Diversity in Swimming Should Include Gender, Culture, Sexual Preference, Socioeconomic Status, Race and More

Feature by Jeff Commings

CHERRY HILL, New Jersey, October 8. WHEN talk of diversity in swimming arises, the topic almost always revolves around race. Danielle Strader-Bordi understands the tendency to primarily focus on the color of an athlete's or coach's skin, but the former USA Swimming national team member sees “diversity” as a much broader term.

“Diversity isn't just about race,” she said. “It's gender, culture, sexual preference, socioeconomic status, all differences.”

To help increase awareness about all aspects of diversity in swimming, Strader-Bordi helped create the Coaches Diversity Conference last weekend in a joint effort with Middle Atlantic Swimming. More than 50 people attended the conference in New Jersey to hear from speakers that had real-world experience with handling diversity in various ways.

Before attending the conference, Mark Yankovich was one of those coaches who had a very generalized view of diversity in swimming. When he participated in job interviews for previous coaching jobs, he said he never had a concrete plan for applying and promoting diversity on his team, only that he supported it.

Yankovich discovered the much larger scope of diversity at last weekend's conference, saying he learned valuable lessons from speakers who have faced many aspects of diversity in their lives. He pointed to swim coach Jim Ellis, who famously led an all-black swim team to prominence in Philadelphia, and disabled swimmer Travis Pollen, as two people who made him understand how much harder he needed to work to actively work to promote and encourage diversity on his swim team each day.

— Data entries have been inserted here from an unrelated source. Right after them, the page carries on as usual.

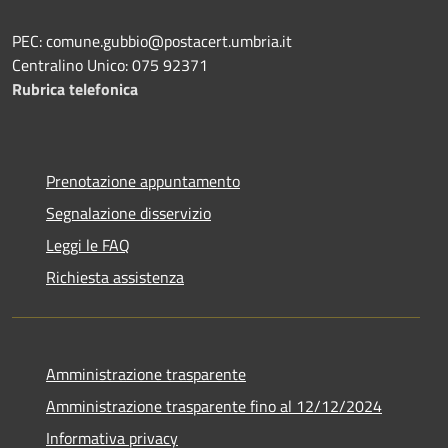
PEC: comune.gubbio@postacert.umbria.it
Centralino Unico: 075 92371
Rubrica telefonica
Prenotazione appuntamento
Segnalazione disservizio
Leggi le FAQ
Richiesta assistenza
Amministrazione trasparente
Amministrazione trasparente fino al 12/12/2024
Informativa privacy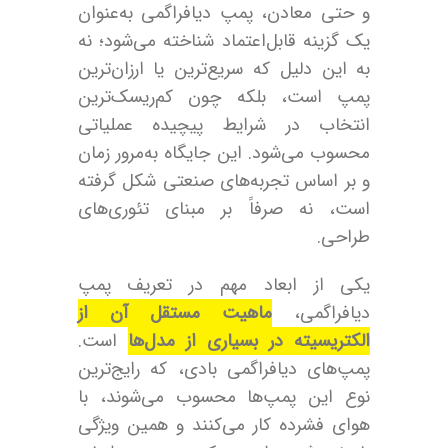
و حتی معادن، پمپ دیافراگمی به‌عنوان
یک گزینه قابل‌اعتماد شناخته می‌شود؛ نه
به این دلیل که سریع‌ترین یا ارزان‌ترین
پمپ است، بلکه چون کم‌ریسک‌ترین
انتخاب در شرایط پیچیده عملیاتی
محسوب می‌شود. این جایگاه به‌مرور زمان
و بر اساس تجربه‌های صنعتی شکل گرفته
است، نه صرفاً بر مبنای تئوری‌های
طراحی.
یکی از ابعاد مهم در تعریف پمپ
دیافراگمی،
ماهیت مستقل آن از
الکتریسیته در بسیاری از مدل‌ها
است.
پمپ‌های دیافراگمی بادی، که رایج‌ترین
نوع این پمپ‌ها محسوب می‌شوند، با
هوای فشرده کار می‌کنند و همین ویژگی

“I thought the neatest thing that was said was that if you have a swimmer on your team that has some type of diversity, whether a disability or is one of the minorities among your athletes, it's great to get them to join your team, but you have to get them to have a quality experience,” said Yankovich, an assistant coach with the Greater Philadelphia Aquatic Club. “You have to find ways to share their differences and promote that.”

While USA Swimming's Make-a-Splash program is currently the most visible program in the country working to get more minorities involved in swimming through learn-to-swim events, Strader-Bordi said promoting the numbers of kids who now know how to swim is not enough.

“We only talk diversity in numbers,” said Strader-Bordi, one of the earliest African-American swimmers to make the USA Swimming national team. “But I feel and the members of the (Middle Atlantic Swimming) Diversity Committee feel that we cannot reach true inclusion until we have discussed the issues surrounding diversity and give coaches the tools to deal with those issues and have those conversations.”

Yankovich said he's long been one of those people to not have the conversations that Strader-Bordi mentions. As a coach and even as a swimmer, he admitted he often chose to not speak up when he heard unacceptable language disparaging an athlete.

“When you're on a team, you hear people goofing around, and they don't use the best language,” he said. “Looking back on my high school and college years, there are times I wish I would have said something, could have said something, and it makes me want to change things for the future.”

The lessons learned last weekend also came from those outside the sport of swimming. Speakers representing the Coast Guard and USA Rowing offered outside perspectives that Strader-Bordi said had tangible applications to swim teams.

“Not having the conversation narrowed to only diversity in swimming allowed us to think outside the pool, outside the box, and I believe this made it easier for the attendees to apply to swimming,” Strader-Bordi said.

Coaches who attended the conference, such as Yankovich, say the discussions they participated in gave them the insight and motivation to immediately work on making their teams more inclusive to all walks of life. The plans they have in mind are still works in progress, but they are happy that something has come along to give them a push in the right direction.